> ASSIGNED TASK
Please quote the material exactly, every line of it.

> INFORMATION SHOWN
═══
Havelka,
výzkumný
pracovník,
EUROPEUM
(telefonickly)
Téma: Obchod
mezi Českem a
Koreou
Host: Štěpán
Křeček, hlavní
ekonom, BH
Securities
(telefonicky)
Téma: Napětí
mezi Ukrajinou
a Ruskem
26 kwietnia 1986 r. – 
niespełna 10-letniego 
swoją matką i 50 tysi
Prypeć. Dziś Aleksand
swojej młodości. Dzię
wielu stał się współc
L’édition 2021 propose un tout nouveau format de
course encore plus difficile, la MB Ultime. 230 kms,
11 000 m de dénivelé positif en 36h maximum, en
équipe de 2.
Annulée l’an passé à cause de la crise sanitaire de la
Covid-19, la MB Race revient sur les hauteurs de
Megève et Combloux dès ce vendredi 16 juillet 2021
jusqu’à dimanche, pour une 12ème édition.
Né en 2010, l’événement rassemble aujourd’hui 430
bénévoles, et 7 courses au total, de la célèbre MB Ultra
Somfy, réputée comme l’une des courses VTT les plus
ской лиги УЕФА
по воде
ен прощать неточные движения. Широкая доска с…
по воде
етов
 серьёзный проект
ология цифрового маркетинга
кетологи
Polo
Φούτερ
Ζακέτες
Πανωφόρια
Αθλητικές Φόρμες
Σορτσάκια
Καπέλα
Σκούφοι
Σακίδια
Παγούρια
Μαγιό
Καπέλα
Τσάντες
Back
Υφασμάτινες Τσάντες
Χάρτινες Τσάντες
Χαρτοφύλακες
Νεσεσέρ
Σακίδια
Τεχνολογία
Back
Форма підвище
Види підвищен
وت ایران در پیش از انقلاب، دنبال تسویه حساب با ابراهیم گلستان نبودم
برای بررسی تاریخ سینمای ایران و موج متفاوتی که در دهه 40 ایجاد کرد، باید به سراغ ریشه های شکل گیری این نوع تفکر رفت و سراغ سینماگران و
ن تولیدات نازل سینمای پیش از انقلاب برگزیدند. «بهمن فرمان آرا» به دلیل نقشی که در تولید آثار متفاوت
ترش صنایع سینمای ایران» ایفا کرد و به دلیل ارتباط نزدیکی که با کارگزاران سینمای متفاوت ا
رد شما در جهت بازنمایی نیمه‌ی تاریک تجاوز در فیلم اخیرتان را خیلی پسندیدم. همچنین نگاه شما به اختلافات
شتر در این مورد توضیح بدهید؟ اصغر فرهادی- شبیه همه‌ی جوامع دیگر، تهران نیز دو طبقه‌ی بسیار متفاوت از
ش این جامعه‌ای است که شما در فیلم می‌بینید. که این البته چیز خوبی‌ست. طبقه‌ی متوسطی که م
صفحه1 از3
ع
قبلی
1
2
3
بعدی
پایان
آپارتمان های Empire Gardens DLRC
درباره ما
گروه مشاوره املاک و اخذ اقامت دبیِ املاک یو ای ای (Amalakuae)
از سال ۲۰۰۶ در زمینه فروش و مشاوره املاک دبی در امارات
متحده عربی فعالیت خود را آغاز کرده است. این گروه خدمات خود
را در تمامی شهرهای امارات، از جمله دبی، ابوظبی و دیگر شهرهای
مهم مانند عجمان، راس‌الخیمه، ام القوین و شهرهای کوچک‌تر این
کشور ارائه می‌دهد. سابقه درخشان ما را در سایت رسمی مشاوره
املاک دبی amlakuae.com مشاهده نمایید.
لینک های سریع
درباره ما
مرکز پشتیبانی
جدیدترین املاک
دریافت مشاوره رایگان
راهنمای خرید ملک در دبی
═══
> SOLVED PROBLEM
Havelka,
výzkumný
pracovník,
EUROPEUM
(telefonickly)
Téma: Obchod
mezi Českem a
Koreou
Host: Štěpán
Křeček, hlavní
ekonom, BH
Securities
(telefonicky)
Téma: Napětí
mezi Ukrajinou
a Ruskem
26 kwietnia 1986 r. – 
niespełna 10-letniego 
swoją matką i 50 tysi
Prypeć. Dziś Aleksand
swojej młodości. Dzię
wielu stał się współc
L’édition 2021 propose un tout nouveau format de
course encore plus difficile, la MB Ultime. 230 kms,
11 000 m de dénivelé positif en 36h maximum, en
équipe de 2.
Annulée l’an passé à cause de la crise sanitaire de la
Covid-19, la MB Race revient sur les hauteurs de
Megève et Combloux dès ce vendredi 16 juillet 2021
jusqu’à dimanche, pour une 12ème édition.
Né en 2010, l’événement rassemble aujourd’hui 430
bénévoles, et 7 courses au total, de la célèbre MB Ultra
Somfy, réputée comme l’une des courses VTT les plus
ской лиги УЕФА
по воде
ен прощать неточные движения. Широкая доска с…
по воде
етов
 серьёзный проект
ология цифрового маркетинга
кетологи
Polo
Φούτερ
Ζακέτες
Πανωφόρια
Αθλητικές Φόρμες
Σορτσάκια
Καπέλα
Σκούφοι
Σακίδια
Παγούρια
Μαγιό
Καπέλα
Τσάντες
Back
Υφασμάτινες Τσάντες
Χάρτινες Τσάντες
Χαρτοφύλακες
Νεσεσέρ
Σακίδια
Τεχνολογία
Back
Форма підвище
Види підвищен
وت ایران در پیش از انقلاب، دنبال تسویه حساب با ابراهیم گلستان نبودم
برای بررسی تاریخ سینمای ایران و موج متفاوتی که در دهه 40 ایجاد کرد، باید به سراغ ریشه های شکل گیری این نوع تفکر رفت و سراغ سینماگران و
ن تولیدات نازل سینمای پیش از انقلاب برگزیدند. «بهمن فرمان آرا» به دلیل نقشی که در تولید آثار متفاوت
ترش صنایع سینمای ایران» ایفا کرد و به دلیل ارتباط نزدیکی که با کارگزاران سینمای متفاوت ا
رد شما در جهت بازنمایی نیمه‌ی تاریک تجاوز در فیلم اخیرتان را خیلی پسندیدم. همچنین نگاه شما به اختلافات
شتر در این مورد توضیح بدهید؟ اصغر فرهادی- شبیه همه‌ی جوامع دیگر، تهران نیز دو طبقه‌ی بسیار متفاوت از
ش این جامعه‌ای است که شما در فیلم می‌بینید. که این البته چیز خوبی‌ست. طبقه‌ی متوسطی که م
صفحه1 از3
ع
قبلی
1
2
3
بعدی
پایان
آپارتمان های Empire Gardens DLRC
درباره ما
گروه مشاوره املاک و اخذ اقامت دبیِ املاک یو ای ای (Amalakuae)
از سال ۲۰۰۶ در زمینه فروش و مشاوره املاک دبی در امارات
متحده عربی فعالیت خود را آغاز کرده است. این گروه خدمات خود
را در تمامی شهرهای امارات، از جمله دبی، ابوظبی و دیگر شهرهای
مهم مانند عجمان، راس‌الخیمه، ام القوین و شهرهای کوچک‌تر این
کشور ارائه می‌دهد. سابقه درخشان ما را در سایت رسمی مشاوره
املاک دبی amlakuae.com مشاهده نمایید.
لینک های سریع
درباره ما
مرکز پشتیبانی
جدیدترین املاک
دریافت مشاوره رایگان
راهنمای خرید ملک در دبی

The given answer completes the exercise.